第524章 证词之后与静音劫持一开,熵守约就得问名同时落印 (第1/3页)
门外那位沉冷男声没有立即接话。
静得太久,反倒像有一只无形的手按在整间屋子的喉咙上。主册尾页摊在案前,裂印回签与那枚黑底方印落下的节点并排压着,白光一收,纸面上每一道纤维都像被逼得发紧,连墨色都显出一种过度清晰的冷。
江砚没有移开手。
他知道,对方不是退了,是在等下一步。宗人府既然把“嫡庶压证词,抽签投喂先入册,静音劫持后落印”这三层摆到台上,就不会只为了让他看见。看见只是第一道门,真要把人钉死,还得再添一层更高的口径。
熵守约。
这三个字从冷宫录最下层的灰批里浮出来时,屋里几个人的呼吸几乎同时一滞。
礼司老监的眼睛都发直了,像是被什么多年未见的旧铁钉猛地穿了一下。
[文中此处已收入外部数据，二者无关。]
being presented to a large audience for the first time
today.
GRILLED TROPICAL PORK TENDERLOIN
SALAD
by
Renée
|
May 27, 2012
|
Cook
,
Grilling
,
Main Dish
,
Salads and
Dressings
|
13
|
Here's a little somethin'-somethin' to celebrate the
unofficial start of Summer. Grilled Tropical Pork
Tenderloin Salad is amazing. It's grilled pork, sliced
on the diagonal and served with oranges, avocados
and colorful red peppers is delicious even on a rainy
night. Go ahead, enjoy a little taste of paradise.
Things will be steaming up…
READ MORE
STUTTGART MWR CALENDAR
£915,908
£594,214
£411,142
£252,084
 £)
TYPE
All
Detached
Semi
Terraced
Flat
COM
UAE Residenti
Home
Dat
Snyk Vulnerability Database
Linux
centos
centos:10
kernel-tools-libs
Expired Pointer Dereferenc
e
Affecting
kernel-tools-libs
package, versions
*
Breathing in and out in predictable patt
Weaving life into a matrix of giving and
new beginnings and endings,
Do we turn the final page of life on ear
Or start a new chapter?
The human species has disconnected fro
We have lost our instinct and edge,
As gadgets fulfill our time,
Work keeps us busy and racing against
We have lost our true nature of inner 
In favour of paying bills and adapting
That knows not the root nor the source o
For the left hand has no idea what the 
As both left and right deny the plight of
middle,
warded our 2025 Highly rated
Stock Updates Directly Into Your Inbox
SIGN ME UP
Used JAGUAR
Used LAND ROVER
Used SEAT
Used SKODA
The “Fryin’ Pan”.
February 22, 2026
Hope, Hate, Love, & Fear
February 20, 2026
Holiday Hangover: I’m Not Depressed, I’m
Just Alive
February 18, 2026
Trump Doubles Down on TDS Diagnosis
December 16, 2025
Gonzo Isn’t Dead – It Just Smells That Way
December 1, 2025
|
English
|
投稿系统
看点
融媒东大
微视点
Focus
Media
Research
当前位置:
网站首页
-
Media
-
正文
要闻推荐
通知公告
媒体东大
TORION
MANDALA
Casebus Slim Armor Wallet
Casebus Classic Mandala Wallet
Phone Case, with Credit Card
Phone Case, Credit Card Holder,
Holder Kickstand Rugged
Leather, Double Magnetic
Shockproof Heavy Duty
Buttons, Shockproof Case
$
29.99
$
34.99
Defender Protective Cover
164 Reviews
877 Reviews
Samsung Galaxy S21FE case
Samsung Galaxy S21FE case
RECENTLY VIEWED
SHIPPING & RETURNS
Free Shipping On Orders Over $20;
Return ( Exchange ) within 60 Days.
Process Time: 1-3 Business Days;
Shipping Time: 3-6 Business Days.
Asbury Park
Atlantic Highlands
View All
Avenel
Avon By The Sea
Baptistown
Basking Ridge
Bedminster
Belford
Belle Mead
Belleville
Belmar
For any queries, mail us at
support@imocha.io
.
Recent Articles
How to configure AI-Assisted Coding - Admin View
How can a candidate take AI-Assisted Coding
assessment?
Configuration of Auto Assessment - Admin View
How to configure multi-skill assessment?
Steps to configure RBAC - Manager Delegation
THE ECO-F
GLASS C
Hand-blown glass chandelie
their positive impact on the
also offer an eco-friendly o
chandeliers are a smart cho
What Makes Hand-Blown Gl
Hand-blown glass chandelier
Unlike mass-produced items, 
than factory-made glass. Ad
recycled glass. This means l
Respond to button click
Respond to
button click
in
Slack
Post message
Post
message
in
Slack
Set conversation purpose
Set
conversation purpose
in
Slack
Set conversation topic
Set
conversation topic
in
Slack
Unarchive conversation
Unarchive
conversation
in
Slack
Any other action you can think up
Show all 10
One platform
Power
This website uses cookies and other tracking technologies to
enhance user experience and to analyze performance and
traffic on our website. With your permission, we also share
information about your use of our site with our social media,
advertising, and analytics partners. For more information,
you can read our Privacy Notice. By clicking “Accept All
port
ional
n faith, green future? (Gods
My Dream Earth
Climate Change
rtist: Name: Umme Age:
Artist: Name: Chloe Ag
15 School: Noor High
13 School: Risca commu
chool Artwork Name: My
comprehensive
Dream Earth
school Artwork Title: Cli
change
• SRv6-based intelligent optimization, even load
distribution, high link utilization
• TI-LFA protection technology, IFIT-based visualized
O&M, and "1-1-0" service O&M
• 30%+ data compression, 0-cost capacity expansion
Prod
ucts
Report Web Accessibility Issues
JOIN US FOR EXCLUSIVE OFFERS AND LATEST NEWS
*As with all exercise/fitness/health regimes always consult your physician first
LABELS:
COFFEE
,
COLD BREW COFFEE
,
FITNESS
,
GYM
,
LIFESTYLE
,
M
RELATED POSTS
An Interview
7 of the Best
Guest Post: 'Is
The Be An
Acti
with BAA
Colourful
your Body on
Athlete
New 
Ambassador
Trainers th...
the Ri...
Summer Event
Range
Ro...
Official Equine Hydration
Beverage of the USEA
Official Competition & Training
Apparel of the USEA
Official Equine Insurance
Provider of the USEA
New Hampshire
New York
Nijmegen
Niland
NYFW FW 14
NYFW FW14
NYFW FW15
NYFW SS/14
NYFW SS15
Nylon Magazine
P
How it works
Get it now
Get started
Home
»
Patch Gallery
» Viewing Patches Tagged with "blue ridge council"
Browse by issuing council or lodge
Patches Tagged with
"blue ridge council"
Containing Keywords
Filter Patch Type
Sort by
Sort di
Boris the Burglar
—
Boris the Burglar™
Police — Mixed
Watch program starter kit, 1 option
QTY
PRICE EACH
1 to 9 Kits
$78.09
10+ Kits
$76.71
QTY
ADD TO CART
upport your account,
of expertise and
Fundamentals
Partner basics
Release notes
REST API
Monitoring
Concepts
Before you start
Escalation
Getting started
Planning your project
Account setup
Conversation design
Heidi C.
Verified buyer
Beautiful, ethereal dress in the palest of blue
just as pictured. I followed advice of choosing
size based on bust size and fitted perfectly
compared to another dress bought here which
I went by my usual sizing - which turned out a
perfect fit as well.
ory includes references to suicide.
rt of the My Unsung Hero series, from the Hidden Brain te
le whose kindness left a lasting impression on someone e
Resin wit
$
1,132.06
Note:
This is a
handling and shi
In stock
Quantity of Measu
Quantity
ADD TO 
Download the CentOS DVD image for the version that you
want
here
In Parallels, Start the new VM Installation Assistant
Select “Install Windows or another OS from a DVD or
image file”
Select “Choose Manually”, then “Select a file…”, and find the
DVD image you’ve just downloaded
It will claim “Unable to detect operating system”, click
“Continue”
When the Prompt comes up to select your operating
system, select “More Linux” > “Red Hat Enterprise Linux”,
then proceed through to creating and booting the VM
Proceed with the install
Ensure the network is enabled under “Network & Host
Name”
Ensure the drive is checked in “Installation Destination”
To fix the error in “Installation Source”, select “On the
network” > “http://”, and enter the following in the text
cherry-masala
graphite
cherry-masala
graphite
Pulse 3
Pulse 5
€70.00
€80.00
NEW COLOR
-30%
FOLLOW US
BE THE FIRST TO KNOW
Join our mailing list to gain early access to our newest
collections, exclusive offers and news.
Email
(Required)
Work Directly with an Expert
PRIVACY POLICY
他不是没听过这名字,但他一直以为那只是宗人府旧案边角里的一种说法,一种用来约束“证词之后”仍可能反扑的手段。可当它和“问名同时落印”连在一起时,意味就全变了。
“他们终于把这一层放出来了。”沈绫低声道,声音里带着压不住的发寒。
江砚目光落在那层灰字上,慢慢读出那行几乎要与纸纤维融成一体的批批注。
“证词之后,不认先说。”
“静音一开,先问其名。”
“熵守约落印,同炉归一。”
他一个字一个字念完,屋里像更冷了。
门外那沉冷男声终于响起,语气比先前更平,却更像把刀收进鞘后仍在刮骨。
“既然你们已经看见静音印,就该知道,证词不是最后一步。证词之后还有静音,静音之后才轮到熵守约。”
“熵守约是什么?”礼司老监忍不住脱口而出。
门外那人停了停,像是在斟酌是否要把最后一点遮挡也掀开。
“守的是失序回填。”他淡淡道,“问的是名字,落的是印。凡证词失势者,需先问名,核其是否仍属当案当人。若名不属,证词自动归零;若名属,静音节点归案,同炉并签。”
江砚听完,眼底一点点沉下去。
原来如此。
宗人府真正的后手,不止是把人送进抽签投喂和静音劫持的序里,而是借熵守约把“谁在说”先行剥离。证词之后,不是继续听,而是先问名。名字一旦被重新核验,证词就能被说成“非当案人所述”,或者“非当名名下所记”。这不是查证,这是夺证。把说话的人从说话里剥出去,剩下的内容就可以被随手改写。
“你们这是要把证词的归属权也抢走。”江砚缓缓道。
门外那人没有否认。
“归属本就要先问名。”
“那就问。”江砚抬手,把主册翻到新页,笔尖在纸上悬了半息,随即落下,“先把熵守约入册。”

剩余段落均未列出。